The Letter and What It Reveals

Massachusetts Democrats sent a letter to President Trump urging a reconsideration of Cuba policy in light of the humanitarian crisis on the island. Blackouts lasting twenty hours a day. Food shortages. A health system that has been collapsing in slow motion for years now finally failing visibly enough that even the regime's Western admirers can't spin it.

The letter argues, essentially, that American sanctions are contributing to Cuban suffering and that a more accommodating posture would help ordinary Cubans. This argument has been made continuously since the Castro revolution. It has been wrong continuously since the Castro revolution. The suffering in Cuba is not a product of American sanctions. It is a product of sixty-five years of communist central planning, political repression, and a governing class that has treated the island's population as a captive resource to be exploited for the regime's survival.

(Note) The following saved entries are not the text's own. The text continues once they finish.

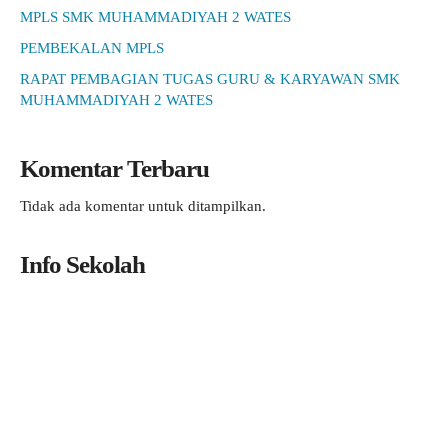
MPLS SMK MUHAMMADIYAH 2 WATES
PEMBEKALAN MPLS
RAPAT PEMBAGIAN TUGAS GURU & KARYAWAN SMK
MUHAMMADIYAH 2 WATES
Komentar Terbaru
Tidak ada komentar untuk ditampilkan.
Info Sekolah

I was born to parents who left a country where the government decided everything. What you could buy. Where you could travel. Whether you could speak. The instinct of people who've never lived under that system is to look for complexity, to find economic explanations, to resist the simple and obvious conclusion that totalitarian systems produce poverty because they are designed to produce dependence, not prosperity. I find that instinct exhausting. And I find it particularly exhausting when it takes the form of letters to the White House asking America to go easier on a dictatorship.

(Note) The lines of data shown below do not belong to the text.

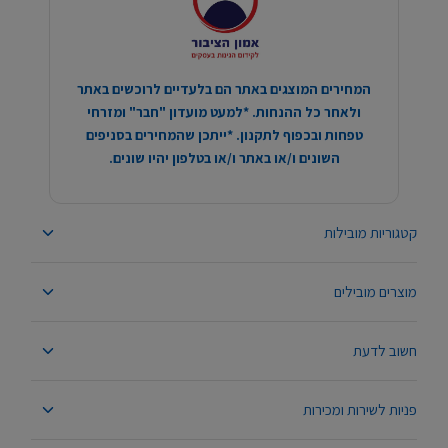
המחירים המוצגים באתר הם בלעדיים לרוכשים באתר
ולאחר כל ההנחות. *למעט מועדון "חבר" ומזרחי
טפחות ובכפוף לתקנון. *ייתכן שהמחירים בסניפים
השונים ו/או באתר ו/או בטלפון יהיו שונים.
קטגוריות מובילות
מוצרים מובילים
חשוב לדעת
פניות לשירות ומכירות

The Sanctions Argument Doesn't Hold Up

Here's the specific problem with the Massachusetts Democrats' framing: Cuba trades with the rest of the world. Canada, Spain, China, Russia, the European Union — none of them are under any American pressure to limit economic engagement with Cuba. The Cuban government has access to international capital markets through entities that aren't subject to U.S. restrictions. It receives subsidized oil from Venezuela and Russia. It earns hard currency from its medical diplomacy program, in which Cuban doctors are essentially rented to foreign governments in arrangements that the Cuban workers themselves did not choose and from which they see very little of the payment.

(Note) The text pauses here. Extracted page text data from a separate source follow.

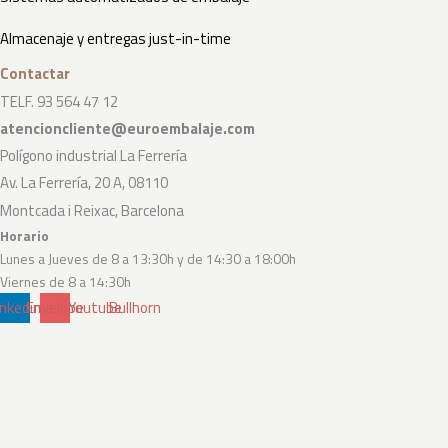
Almacenaje y entregas just-in-time
Contactar
TELF. 93 564 47 12
atencioncliente@euroembalaje.com
Polígono industrial La Ferrería
Av. La Ferrería, 20 A, 08110
Montcada i Reixac, Barcelona
Horario
Lunes a Jueves de 8 a 13:30h y de 14:30 a 18:00h
Viernes de 8 a 14:30h
inkedin
Envelope
Youtube
Bullhorn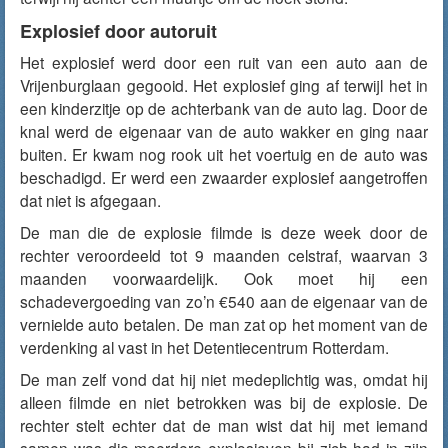
Explosief door autoruit
Het explosief werd door een ruit van een auto aan de
Vrijenburglaan gegooid. Het explosief ging af terwijl het in
een kinderzitje op de achterbank van de auto lag. Door de
knal werd de eigenaar van de auto wakker en ging naar
buiten. Er kwam nog rook uit het voertuig en de auto was
beschadigd. Er werd een zwaarder explosief aangetroffen
dat niet is afgegaan.
De man die de explosie filmde is deze week door de
rechter veroordeeld tot 9 maanden celstraf, waarvan 3
maanden voorwaardelijk. Ook moet hij een
schadevergoeding van zo’n €540 aan de eigenaar van de
vernielde auto betalen. De man zat op het moment van de
verdenking al vast in het Detentiecentrum Rotterdam.
De man zelf vond dat hij niet medeplichtig was, omdat hij
alleen filmde en niet betrokken was bij de explosie. De
rechter stelt echter dat de man wist dat hij met iemand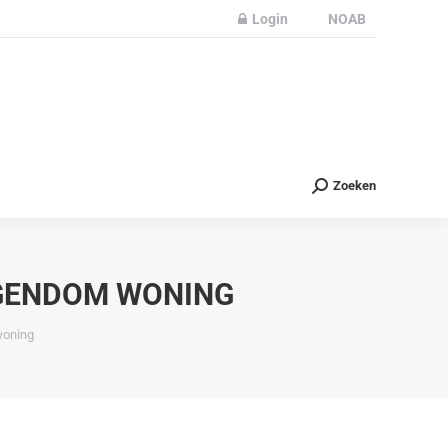
Login
NOAB
Partners
Nieuws
Contact
Zoeken
Zoeken
IGENDOM WONING
woning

If sanctions were the primary driver of Cuban poverty, you'd expect to see the economic situation correlated with the severity of sanctions over time. You don't. Cuba was economically dysfunctional before the tightest sanctions were in place, after the Soviet subsidies ended in 1991, and throughout the Obama-era opening that the Massachusetts Democrats presumably want to return to. The opening produced no political liberalization and no improvement in ordinary Cubans' material circumstances.

What you do see, consistently, is that resources the regime controls get directed toward regime survival — the military, the secret police, the tourist infrastructure that generates hard currency for the governing class — and away from the population. That's not a sanctions consequence. That's the operating logic of the system.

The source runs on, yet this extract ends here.